== Information provided ==
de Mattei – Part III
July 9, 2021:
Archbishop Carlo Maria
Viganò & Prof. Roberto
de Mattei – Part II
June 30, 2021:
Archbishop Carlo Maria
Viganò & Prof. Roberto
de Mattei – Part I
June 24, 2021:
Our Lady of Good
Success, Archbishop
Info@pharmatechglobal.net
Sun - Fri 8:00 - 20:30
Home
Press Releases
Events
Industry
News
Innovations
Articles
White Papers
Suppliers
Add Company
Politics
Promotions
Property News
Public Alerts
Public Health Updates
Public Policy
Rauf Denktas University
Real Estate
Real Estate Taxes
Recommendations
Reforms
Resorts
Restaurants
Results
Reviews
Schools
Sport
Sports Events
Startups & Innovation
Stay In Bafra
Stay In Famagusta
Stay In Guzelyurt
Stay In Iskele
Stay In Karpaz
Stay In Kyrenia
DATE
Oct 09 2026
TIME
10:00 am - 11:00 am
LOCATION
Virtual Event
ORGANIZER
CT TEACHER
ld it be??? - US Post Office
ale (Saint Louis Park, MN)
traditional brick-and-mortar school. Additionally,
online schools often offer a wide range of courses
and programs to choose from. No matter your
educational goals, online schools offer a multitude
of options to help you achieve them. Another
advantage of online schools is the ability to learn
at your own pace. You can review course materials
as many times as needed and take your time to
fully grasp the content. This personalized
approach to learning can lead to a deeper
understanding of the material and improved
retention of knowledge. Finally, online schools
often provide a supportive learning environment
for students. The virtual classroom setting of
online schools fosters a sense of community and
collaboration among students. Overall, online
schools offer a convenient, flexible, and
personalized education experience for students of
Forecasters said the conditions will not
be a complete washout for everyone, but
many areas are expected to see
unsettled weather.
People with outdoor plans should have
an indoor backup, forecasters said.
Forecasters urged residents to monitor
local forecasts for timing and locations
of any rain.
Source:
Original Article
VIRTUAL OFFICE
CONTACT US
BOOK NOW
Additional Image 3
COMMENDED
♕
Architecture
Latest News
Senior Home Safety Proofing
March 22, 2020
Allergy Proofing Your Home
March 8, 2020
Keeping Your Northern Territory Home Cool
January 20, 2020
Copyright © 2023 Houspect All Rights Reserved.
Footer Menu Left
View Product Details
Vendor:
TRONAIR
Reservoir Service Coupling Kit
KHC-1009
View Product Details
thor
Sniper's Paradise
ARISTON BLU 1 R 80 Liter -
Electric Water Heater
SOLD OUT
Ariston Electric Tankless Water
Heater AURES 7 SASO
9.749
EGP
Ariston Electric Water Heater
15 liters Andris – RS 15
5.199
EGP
===
- What the task requires
Print the records again in full, exactly as they appear above.

- Exercise response
de Mattei – Part III
July 9, 2021:
Archbishop Carlo Maria
Viganò & Prof. Roberto
de Mattei – Part II
June 30, 2021:
Archbishop Carlo Maria
Viganò & Prof. Roberto
de Mattei – Part I
June 24, 2021:
Our Lady of Good
Success, Archbishop
Info@pharmatechglobal.net
Sun - Fri 8:00 - 20:30
Home
Press Releases
Events
Industry
News
Innovations
Articles
White Papers
Suppliers
Add Company
Politics
Promotions
Property News
Public Alerts
Public Health Updates
Public Policy
Rauf Denktas University
Real Estate
Real Estate Taxes
Recommendations
Reforms
Resorts
Restaurants
Results
Reviews
Schools
Sport
Sports Events
Startups & Innovation
Stay In Bafra
Stay In Famagusta
Stay In Guzelyurt
Stay In Iskele
Stay In Karpaz
Stay In Kyrenia
DATE
Oct 09 2026
TIME
10:00 am - 11:00 am
LOCATION
Virtual Event
ORGANIZER
CT TEACHER
ld it be??? - US Post Office
ale (Saint Louis Park, MN)
traditional brick-and-mortar school. Additionally,
online schools often offer a wide range of courses
and programs to choose from. No matter your
educational goals, online schools offer a multitude
of options to help you achieve them. Another
advantage of online schools is the ability to learn
at your own pace. You can review course materials
as many times as needed and take your time to
fully grasp the content. This personalized
approach to learning can lead to a deeper
understanding of the material and improved
retention of knowledge. Finally, online schools
often provide a supportive learning environment
for students. The virtual classroom setting of
online schools fosters a sense of community and
collaboration among students. Overall, online
schools offer a convenient, flexible, and
personalized education experience for students of
Forecasters said the conditions will not
be a complete washout for everyone, but
many areas are expected to see
unsettled weather.
People with outdoor plans should have
an indoor backup, forecasters said.
Forecasters urged residents to monitor
local forecasts for timing and locations
of any rain.
Source:
Original Article
VIRTUAL OFFICE
CONTACT US
BOOK NOW
Additional Image 3
COMMENDED
♕
Architecture
Latest News
Senior Home Safety Proofing
March 22, 2020
Allergy Proofing Your Home
March 8, 2020
Keeping Your Northern Territory Home Cool
January 20, 2020
Copyright © 2023 Houspect All Rights Reserved.
Footer Menu Left
View Product Details
Vendor:
TRONAIR
Reservoir Service Coupling Kit
KHC-1009
View Product Details
thor
Sniper's Paradise
ARISTON BLU 1 R 80 Liter -
Electric Water Heater
SOLD OUT
Ariston Electric Tankless Water
Heater AURES 7 SASO
9.749
EGP
Ariston Electric Water Heater
15 liters Andris – RS 15
5.199
EGP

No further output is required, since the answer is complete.